Intervention de Jean-Maurice Ripert

Réunion du 30 mars 2016 à 9h00
Commission des affaires étrangères

Jean-Maurice Ripert, ambassadeur de France en Russie :

C'est la branche militaire d'un des principaux partis kurdes syriens. Il est l'allié du Parti des travailleurs du Kurdistan (PKK). Il y a un deuxième parti kurde important dans la région, le Parti démocratique du Kurdistan (PDK), proche de M. Massoud Barzani et plutôt proche des Turcs. Lorsque les Russes ont bombardé intensément le nord-ouest de la Syrie, ils disaient qu'ils cherchaient à atteindre Jabhat al-Nosra. Mais celui-ci était complètement mêlé avec des groupes kurdes, arabes et turkmènes, et c'est là que les plus grosses difficultés se sont produites.

En Ukraine, sommes-nous des naïfs ou des optimistes béats vis-à-vis de Kiev ? C'est une question politique à laquelle je ne peux pas répondre. Mais Kiev fait partie de la négociation au même titre que les Russes et c'est quand même l'Ukraine qui est occupée, pas le contraire ! Quoi qu'on en dise, il ne serait pas très difficile aux Russes de faire respecter le cessez-le-feu le long de la ligne de front – selon moi, cela pourrait être décidé en deux heures par l'état-major russe –, même s'il y a certainement des difficultés localement, notamment à Lougansk. Quant à la libre circulation de la mission de l'OSCE dans le Donbass, c'est une nécessité : pour mettre Kiev devant ses responsabilités, il faut pouvoir montrer que les Russes remplissent leurs obligations.

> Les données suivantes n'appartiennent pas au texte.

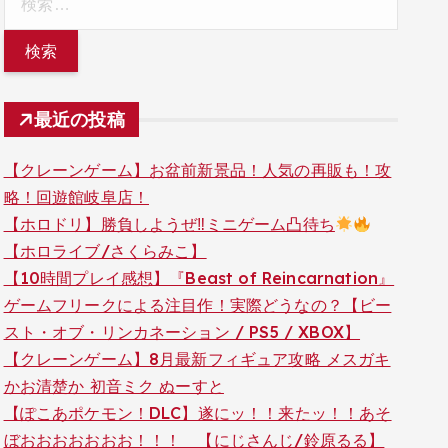
索:
最近の投稿
【クレーンゲーム】お盆前新景品！人気の再販も！攻
略！回遊館岐阜店！
【ホロドリ】勝負しようぜ‼ミニゲーム凸待ち
【ホロライブ/さくらみこ】
【10時間プレイ感想】『Beast of Reincarnation』
ゲームフリークによる注目作！実際どうなの？【ビー
スト・オブ・リンカネーション / PS5 / XBOX】
【クレーンゲーム】8月最新フィギュア攻略 メスガキ
かお清楚か 初音ミク ぬーすと
【ぽこあポケモン！DLC】遂にッ！！来たッ！！あそ
ぼおおおおおおお！！！ 【にじさんじ/鈴原るる】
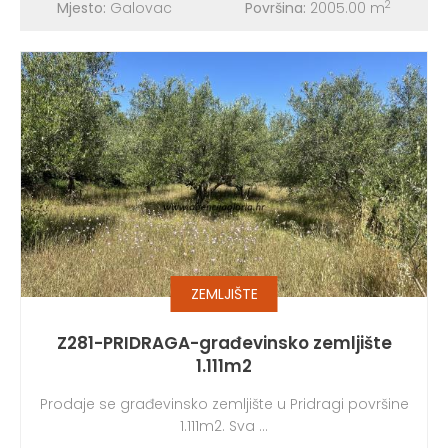
2
Mjesto:
Galovac
Površina:
2005.00 m
ZEMLJIŠTE
Z281-PRIDRAGA-građevinsko zemljište
1.111m2
Prodaje se građevinsko zemljište u Pridragi površine
1.111m2. Sva ...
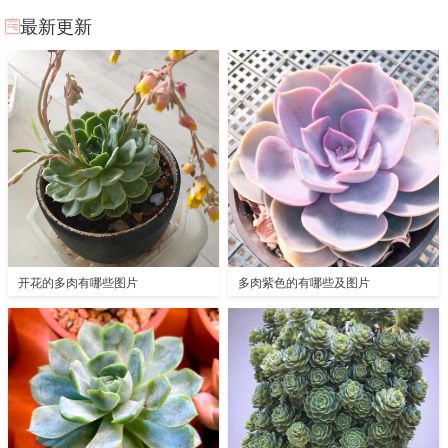
最新更新
开花的多肉有哪些图片
多肉紫色的有哪些及图片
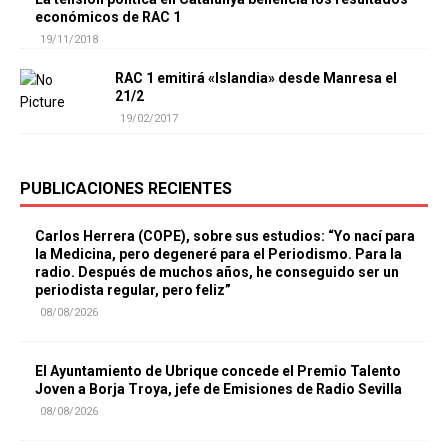
económicos de RAC 1
19/11/2018
RAC 1 emitirá «Islandia» desde Manresa el
21/2
19/02/2017
PUBLICACIONES RECIENTES
Carlos Herrera (COPE), sobre sus estudios: “Yo nací para
la Medicina, pero degeneré para el Periodismo. Para la
radio. Después de muchos años, he conseguido ser un
periodista regular, pero feliz”
08/08/2026
El Ayuntamiento de Ubrique concede el Premio Talento
Joven a Borja Troya, jefe de Emisiones de Radio Sevilla
08/08/2026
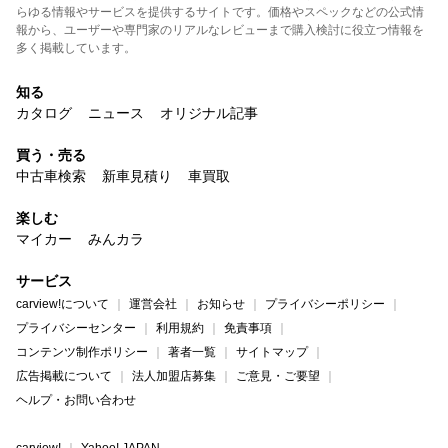
らゆる情報やサービスを提供するサイトです。価格やスペックなどの公式情
報から、ユーザーや専門家のリアルなレビューまで購入検討に役立つ情報を
多く掲載しています。
知る
カタログ
ニュース
オリジナル記事
買う・売る
中古車検索
新車見積り
車買取
楽しむ
マイカー
みんカラ
サービス
carview!について
運営会社
お知らせ
プライバシーポリシー
プライバシーセンター
利用規約
免責事項
コンテンツ制作ポリシー
著者一覧
サイトマップ
広告掲載について
法人加盟店募集
ご意見・ご要望
ヘルプ・お問い合わせ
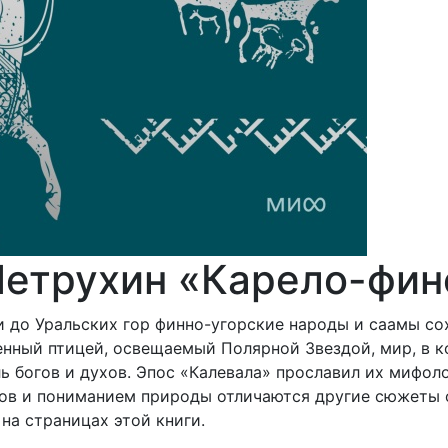
етрухин «Карело-фи
 до Уральских гор финно-угорские народы и саамы со
енный птицей, освещаемый Полярной Звездой, мир, в к
ь богов и духов. Эпос «Калевала» прославил их мифоло
ов и пониманием природы отличаются другие сюжеты 
на страницах этой книги.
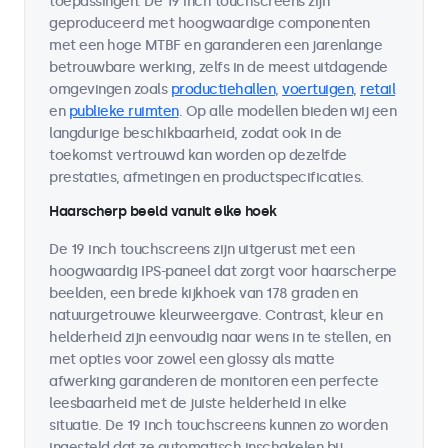
toepassingen. De 19 inch touchscreens zijn
geproduceerd met hoogwaardige componenten
met een hoge MTBF en garanderen een jarenlange
betrouwbare werking, zelfs in de meest uitdagende
omgevingen zoals
productiehallen
,
voertuigen
,
retail
en
publieke ruimten
. Op alle modellen bieden wij een
langdurige beschikbaarheid, zodat ook in de
toekomst vertrouwd kan worden op dezelfde
prestaties, afmetingen en productspecificaties.
Haarscherp beeld vanuit elke hoek
De 19 inch touchscreens zijn uitgerust met een
hoogwaardig IPS-paneel dat zorgt voor haarscherpe
beelden, een brede kijkhoek van 178 graden en
natuurgetrouwe kleurweergave. Contrast, kleur en
helderheid zijn eenvoudig naar wens in te stellen, en
met opties voor zowel een glossy als matte
afwerking garanderen de monitoren een perfecte
leesbaarheid met de juiste helderheid in elke
situatie. De 19 inch touchscreens kunnen zo worden
ingesteld dat ze automatisch inschakelen bij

Rosatom a signé vingt à vingt-cinq contrats, entièrement à crédit, à taux zéro. Dans l'hypothèse où ne serait-ce que la moitié de ces contrats aboutissent, personne ne sait comment la Russie pourra payer. Les Russes signent, puis essaient d'avancer au cas par cas.

Rosatom est en effet à la fois un concurrent et un partenaire d'Areva, et c'est toute la difficulté. Néanmoins, ce sont plutôt les relations de partenariat qui dominent. Ainsi, nous avons une coopération très importante avec Rosatom, notamment pour la filière des turbines Arabelle fabriquées par Alstom. À cet égard, nous sommes en train de lever la difficulté née du rachat de la branche énergie d'Alstom par General Electric, que les Russes ont fini par accepter. La filière devrait donc être préservée et General Electric devrait pouvoir continuer le travail que faisait Alstom dans ce cadre. D'autre part, nous négocions avec les Russes sur des centrales de différentes tailles.

Les responsables français discutent de manière très claire et transparente avec les dirigeants de Rosatom. J'ajoute que le ministre russe de l'Energie, M. Alexandre Novak, a reçu récemment Mme Ségolène Royal, ministre de l'Environnement, et a eu, ce matin même à l'ambassade de Russie, un entretien avec M. Emmanuel Macron, ministre de l'Economie. Les échanges sont très concrets, notamment sur les questions de financement qui se posent en cas de projets communs.

Pour ce qui est de la Libye, les Russes s'opposent à l'adoption de quelque résolution que ce soit au Conseil de sécurité, qu'il s'agisse d'autoriser le recours à la force ou d'instaurer un embargo sur les armes. M. Poutine se méfie, car il considère qu'on s'est joué de lui avec la résolution 1973. À l'époque, il ne souhaitait pas que D. Medvedev, alors président, donne son accord. Quoi qu'il en soit, contrairement à ce que l'on raconte, les Russes savaient très bien ce qui allait se passer – tout le monde sait ce que veut dire l'expression « toutes mesures nécessaires » dans le langage codé des Nations unies.

Les Russes ont une position un peu difficile sur la Libye. Ils ne sont pas sur la ligne internationale communément admise : ils estiment que la marche vers un gouvernement d'union nationale est d'une grande naïveté, et que l'on encourage le terrorisme. En cela, ils tiennent également compte de la position de l'Égypte, qui est l'un de ses rares alliés dans le monde arabe sunnite.